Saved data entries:
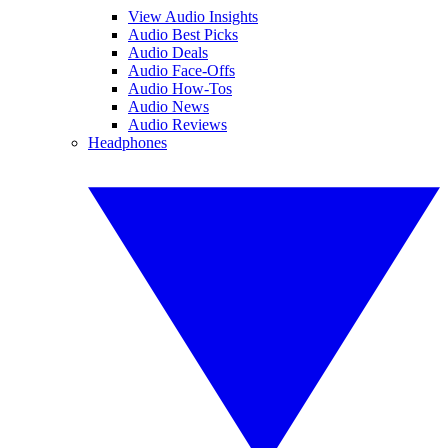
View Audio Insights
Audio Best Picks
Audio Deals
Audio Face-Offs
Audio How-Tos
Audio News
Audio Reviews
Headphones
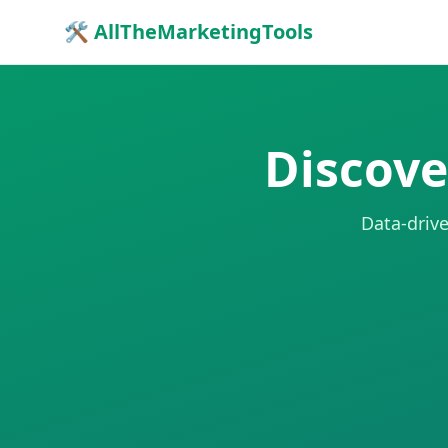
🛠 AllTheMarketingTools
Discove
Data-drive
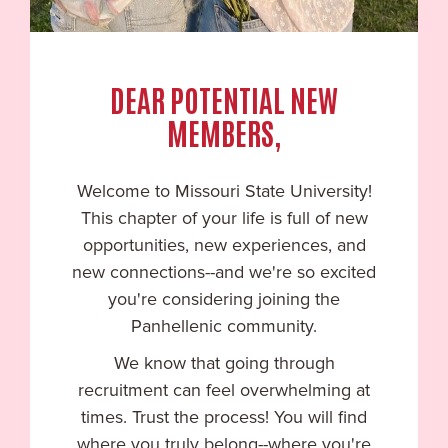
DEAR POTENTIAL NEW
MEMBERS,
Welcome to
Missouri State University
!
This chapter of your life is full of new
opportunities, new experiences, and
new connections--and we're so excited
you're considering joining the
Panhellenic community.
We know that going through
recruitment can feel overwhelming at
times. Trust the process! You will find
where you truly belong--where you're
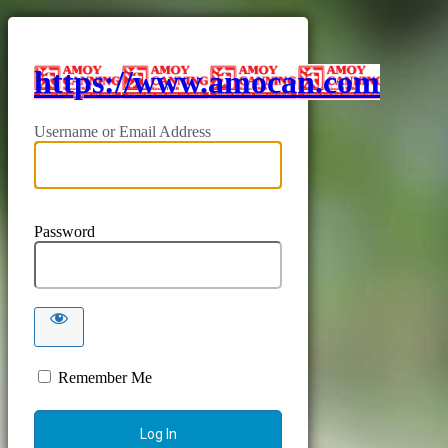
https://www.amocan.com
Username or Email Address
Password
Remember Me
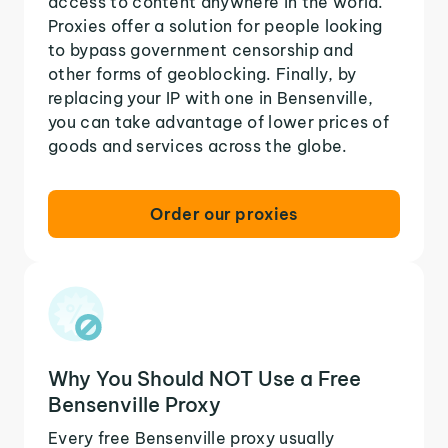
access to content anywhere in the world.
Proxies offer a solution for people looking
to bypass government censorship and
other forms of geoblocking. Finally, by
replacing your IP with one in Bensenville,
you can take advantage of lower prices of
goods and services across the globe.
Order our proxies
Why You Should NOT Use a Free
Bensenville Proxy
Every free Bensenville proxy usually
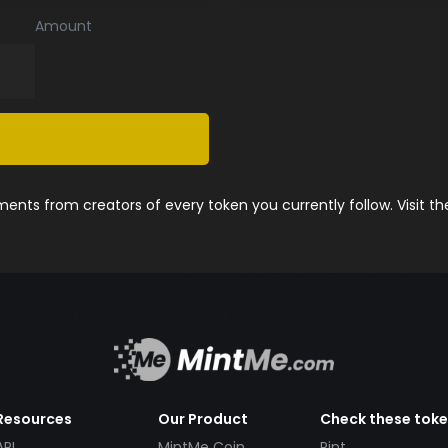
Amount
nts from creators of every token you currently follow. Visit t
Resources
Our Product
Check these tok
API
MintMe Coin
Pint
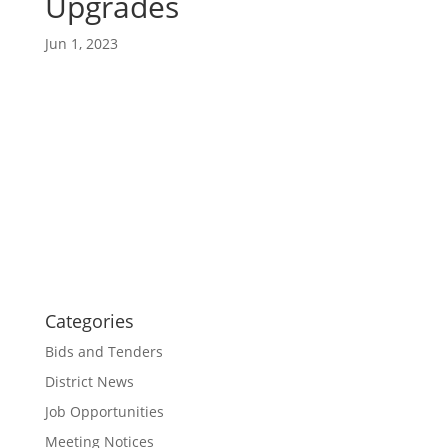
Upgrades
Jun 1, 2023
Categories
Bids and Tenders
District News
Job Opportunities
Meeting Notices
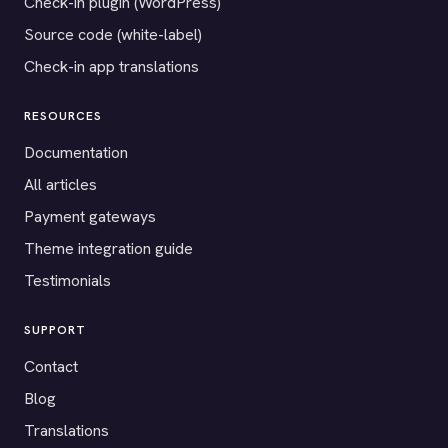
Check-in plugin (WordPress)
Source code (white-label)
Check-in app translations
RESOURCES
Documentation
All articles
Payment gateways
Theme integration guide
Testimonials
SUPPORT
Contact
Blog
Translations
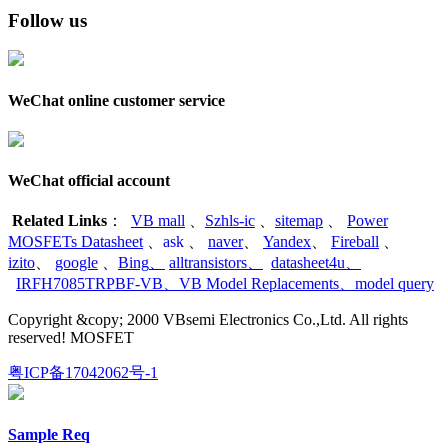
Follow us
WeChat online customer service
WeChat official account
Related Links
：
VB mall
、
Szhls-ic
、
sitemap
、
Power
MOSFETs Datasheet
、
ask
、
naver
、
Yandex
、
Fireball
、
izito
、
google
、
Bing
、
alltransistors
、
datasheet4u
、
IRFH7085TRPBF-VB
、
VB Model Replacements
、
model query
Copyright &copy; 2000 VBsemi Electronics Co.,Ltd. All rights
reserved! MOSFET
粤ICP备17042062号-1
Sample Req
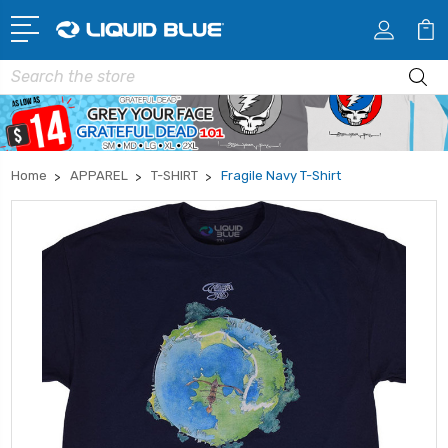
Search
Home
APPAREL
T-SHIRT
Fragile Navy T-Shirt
...
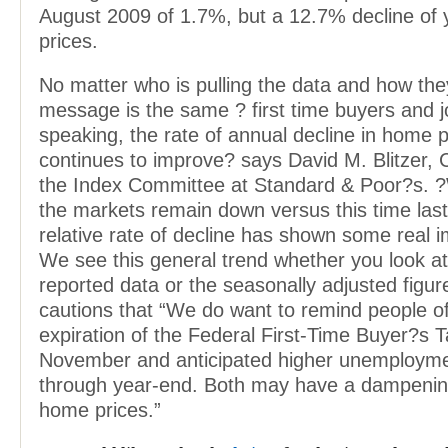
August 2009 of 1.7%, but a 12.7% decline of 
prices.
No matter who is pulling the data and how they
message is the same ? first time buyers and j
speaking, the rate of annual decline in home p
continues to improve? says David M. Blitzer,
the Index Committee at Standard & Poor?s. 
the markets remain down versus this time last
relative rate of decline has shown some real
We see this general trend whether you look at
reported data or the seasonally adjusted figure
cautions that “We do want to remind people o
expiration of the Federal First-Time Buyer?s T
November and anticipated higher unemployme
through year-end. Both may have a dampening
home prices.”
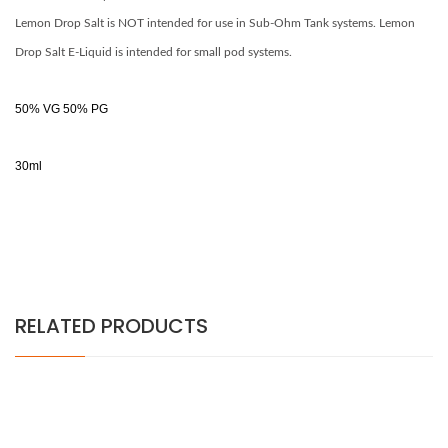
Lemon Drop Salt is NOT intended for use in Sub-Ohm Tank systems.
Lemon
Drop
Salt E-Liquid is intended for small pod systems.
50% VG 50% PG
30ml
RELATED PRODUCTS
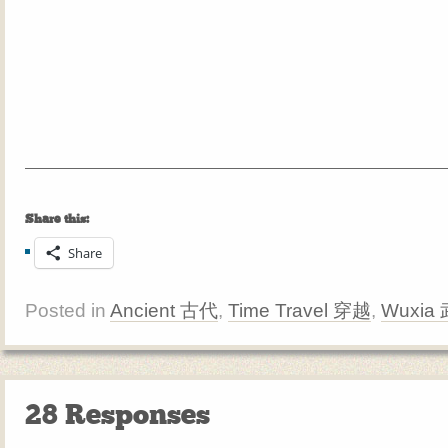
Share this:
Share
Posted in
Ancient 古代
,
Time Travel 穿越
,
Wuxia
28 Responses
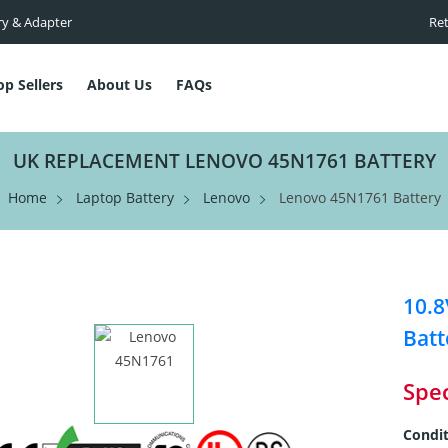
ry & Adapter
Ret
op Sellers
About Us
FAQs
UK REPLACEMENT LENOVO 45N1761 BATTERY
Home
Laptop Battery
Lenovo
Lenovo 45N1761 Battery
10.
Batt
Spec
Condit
--
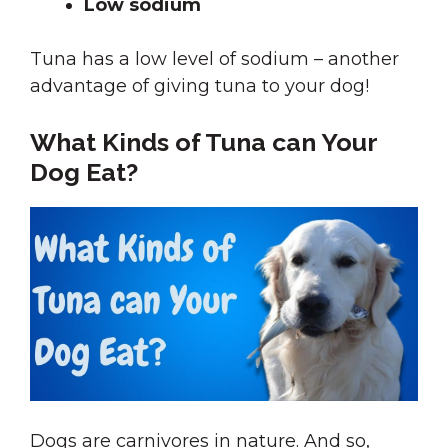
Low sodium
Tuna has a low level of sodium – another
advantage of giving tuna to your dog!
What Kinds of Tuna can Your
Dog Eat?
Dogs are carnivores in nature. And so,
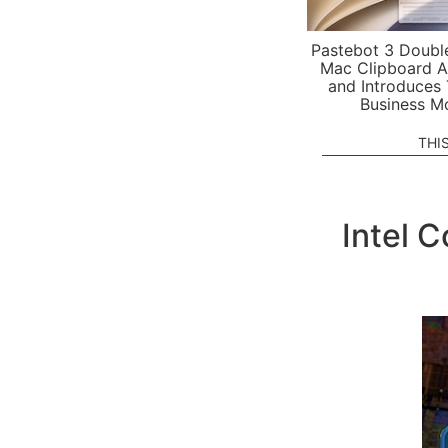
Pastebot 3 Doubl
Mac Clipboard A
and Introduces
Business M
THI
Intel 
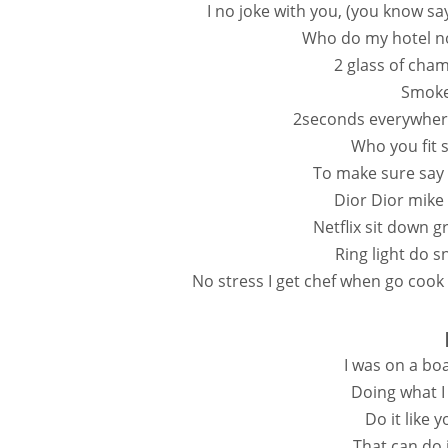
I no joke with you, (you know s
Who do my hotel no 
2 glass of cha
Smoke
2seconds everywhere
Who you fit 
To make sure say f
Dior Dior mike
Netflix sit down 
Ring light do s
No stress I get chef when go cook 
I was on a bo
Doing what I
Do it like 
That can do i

Task directions:
What you return must match the lines above from the one with "View Audio Insights" through the one with "This chapter of your life is full of new" exactly, with both ends included and the pictures excluded.

Written answer:
View Audio Insights
Audio Best Picks
Audio Deals
Audio Face-Offs
Audio How-Tos
Audio News
Audio Reviews
Headphones
🛠 AllTheMarketingTools
Discove
Data-drive
DEAR POTENTIAL NEW
MEMBERS,
Welcome to
Missouri State University
!
This chapter of your life is full of new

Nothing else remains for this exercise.